I told Panna Vanda that I loved
her and would give my life to call her my own, but there was this
impediment. And do you know what her answer was? 'When you are no
longer able to hear me saying I love you, I will write it.' All this
did not come off without some crying, but an hour afterwards we made
merry over it. I pretended to have suddenly grown deaf, to make her
write, 'I love you.'"
This conversation fixed itself in my mind. Sniatynski is wrong when
he maintains that among us only asses have still a kind of will.
This sculptor had a real motive to reflect, and yet a week seemed
sufficient for such a weighty decision. Maybe he does not possess the
same knowledge of self as I, but he is a very intelligent fellow. What
a plucky woman the future Pani Lukomska is; I like her ready answer.

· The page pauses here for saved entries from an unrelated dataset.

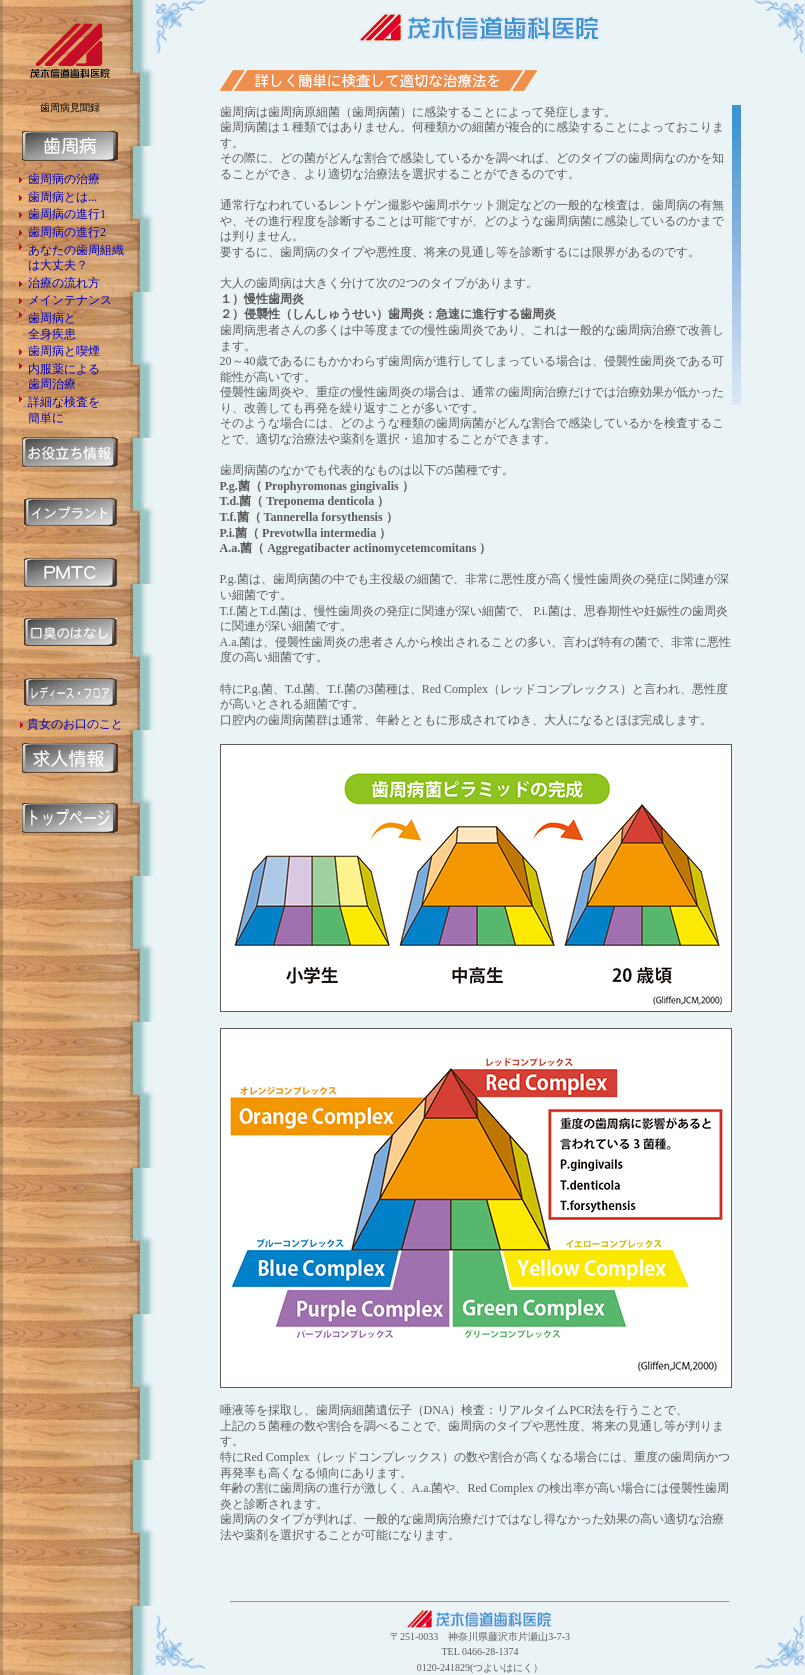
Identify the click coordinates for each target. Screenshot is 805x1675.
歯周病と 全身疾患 (52, 326)
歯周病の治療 (64, 179)
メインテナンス (70, 300)
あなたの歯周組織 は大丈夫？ (76, 258)
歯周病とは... (62, 197)
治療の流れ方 (64, 283)
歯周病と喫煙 (64, 351)
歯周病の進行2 (67, 232)
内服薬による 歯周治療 (64, 377)
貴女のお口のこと (75, 724)
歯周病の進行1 (67, 214)
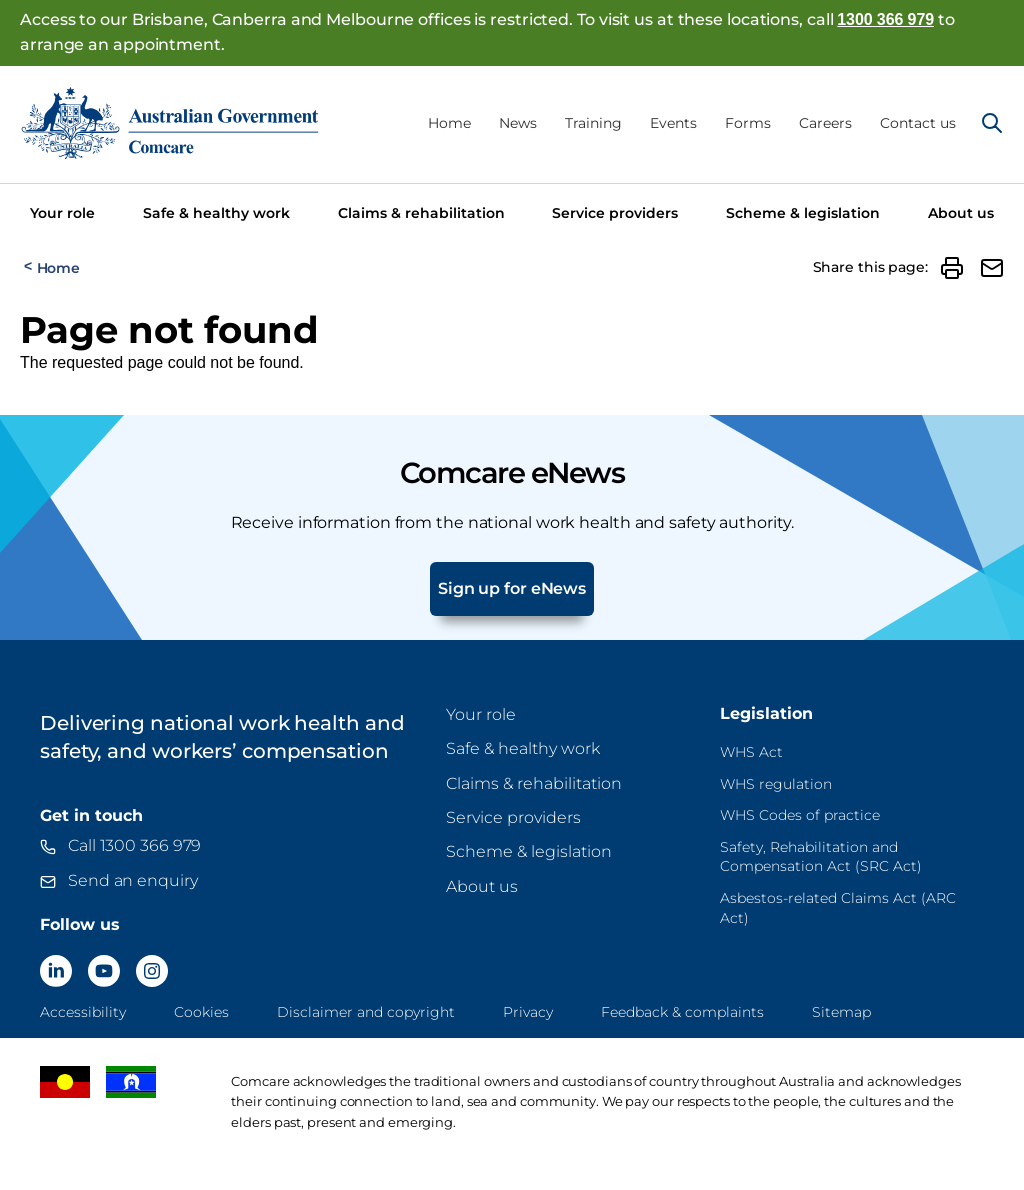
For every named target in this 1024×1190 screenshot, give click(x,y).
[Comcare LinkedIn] (56, 971)
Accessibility (83, 1012)
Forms (748, 123)
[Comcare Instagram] (152, 971)
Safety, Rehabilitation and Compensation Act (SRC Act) (821, 857)
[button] (952, 268)
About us (961, 213)
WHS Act (751, 752)
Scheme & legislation (803, 213)
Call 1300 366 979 (134, 845)
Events (673, 123)
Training (593, 123)
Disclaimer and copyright (366, 1012)
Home (449, 123)
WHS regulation (776, 784)
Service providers (615, 213)
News (518, 123)
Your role (62, 213)
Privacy (528, 1012)
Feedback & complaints (682, 1012)
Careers (825, 123)
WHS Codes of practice (800, 815)
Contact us (918, 123)
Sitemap (841, 1012)
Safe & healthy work (216, 213)
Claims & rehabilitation (421, 213)
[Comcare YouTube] (104, 971)
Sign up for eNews (512, 588)
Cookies (201, 1012)
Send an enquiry (133, 880)
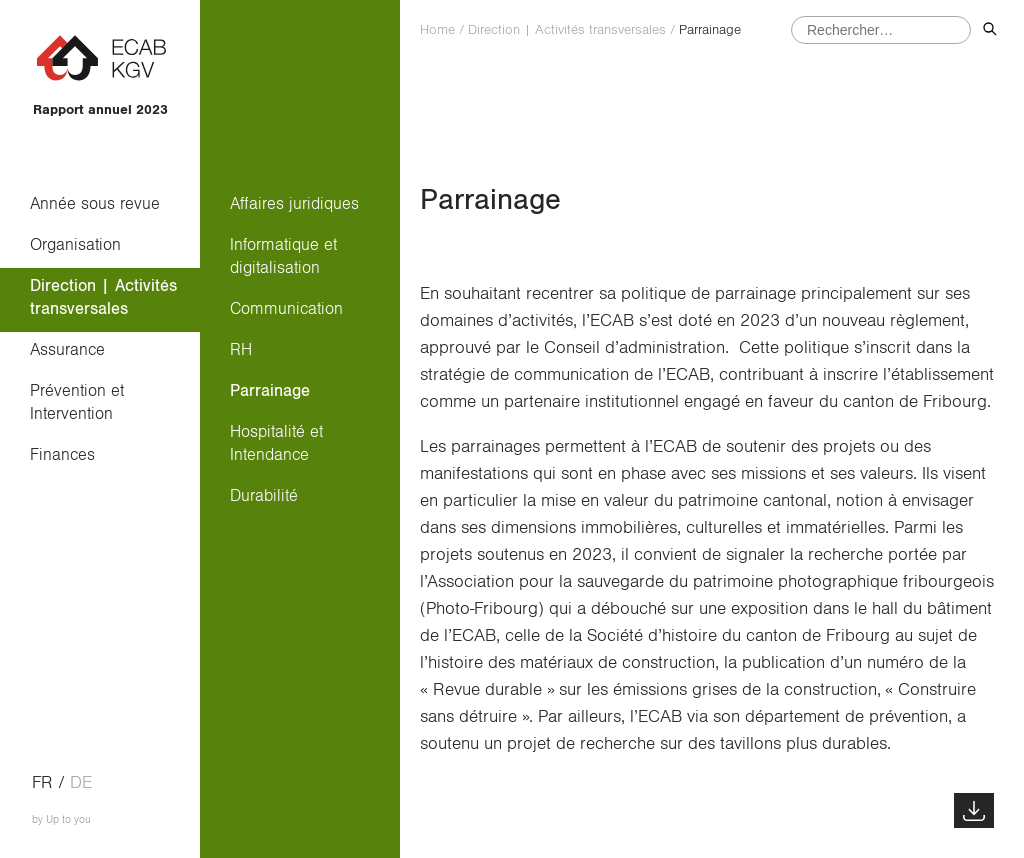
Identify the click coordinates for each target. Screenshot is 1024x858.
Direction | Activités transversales (103, 297)
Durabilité (264, 495)
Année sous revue (95, 203)
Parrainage (270, 390)
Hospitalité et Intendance (276, 443)
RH (241, 349)
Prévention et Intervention (77, 402)
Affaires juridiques (294, 203)
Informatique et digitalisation (283, 256)
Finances (62, 454)
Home (437, 30)
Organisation (75, 244)
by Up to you (61, 819)
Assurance (67, 349)
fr (42, 783)
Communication (286, 308)
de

Aniela would do the same. If, for instance, I were to lose my
eyesight, Laura would care only in so far as she could show me off, a
picturesque Demadoc, singing at her feast; but Aniela would take care
of me even if she were not my wife.
I must acknowledge that, having such convictions, a week of indecision
seems a long time; and here I have been wavering for five months, and
the letter I wrote to my aunt was not very decisive either.
But I comfort myself with the thought that my aunt is a clever woman,
and loving me as she does, will guess what I meant to say, and will
help me in her own way; and then there is Aniela who will assist her.